#### INPUT DATA ####

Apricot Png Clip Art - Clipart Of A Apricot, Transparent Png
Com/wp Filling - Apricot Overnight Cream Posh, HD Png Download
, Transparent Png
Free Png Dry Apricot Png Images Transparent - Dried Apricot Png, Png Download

####
#### INPUT DATA ####

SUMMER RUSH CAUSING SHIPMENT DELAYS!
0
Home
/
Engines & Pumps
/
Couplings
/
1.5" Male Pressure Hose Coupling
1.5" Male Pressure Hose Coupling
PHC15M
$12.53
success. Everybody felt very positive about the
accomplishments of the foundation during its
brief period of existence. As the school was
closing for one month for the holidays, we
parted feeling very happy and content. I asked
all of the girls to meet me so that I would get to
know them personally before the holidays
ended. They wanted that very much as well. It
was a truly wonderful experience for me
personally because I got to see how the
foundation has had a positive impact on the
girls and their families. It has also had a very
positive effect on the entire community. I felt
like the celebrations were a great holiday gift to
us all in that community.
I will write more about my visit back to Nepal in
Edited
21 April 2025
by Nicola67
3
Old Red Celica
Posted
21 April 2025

####
#### INPUT DATA ####

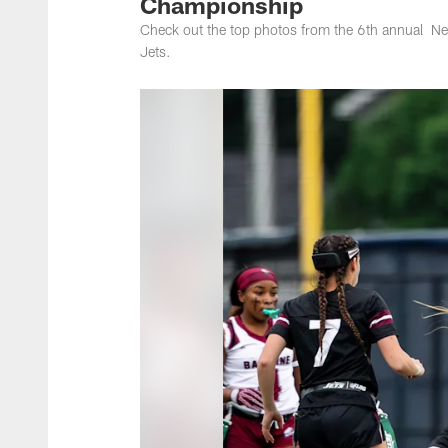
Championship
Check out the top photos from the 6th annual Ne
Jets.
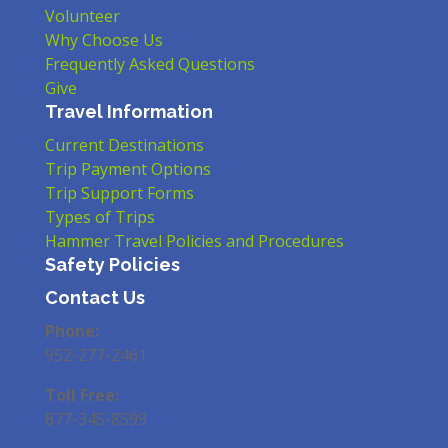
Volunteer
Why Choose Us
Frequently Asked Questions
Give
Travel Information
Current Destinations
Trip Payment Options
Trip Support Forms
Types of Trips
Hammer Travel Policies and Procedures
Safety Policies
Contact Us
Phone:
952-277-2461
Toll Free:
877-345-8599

####

EXERCISE DESCRIPTION → Reproduce each line from the listing above that includes the word "very".

RESPONSE TO THE EXERCISE →
success. Everybody felt very positive about the
parted feeling very happy and content. I asked
ended. They wanted that very much as well. It
girls and their families. It has also had a very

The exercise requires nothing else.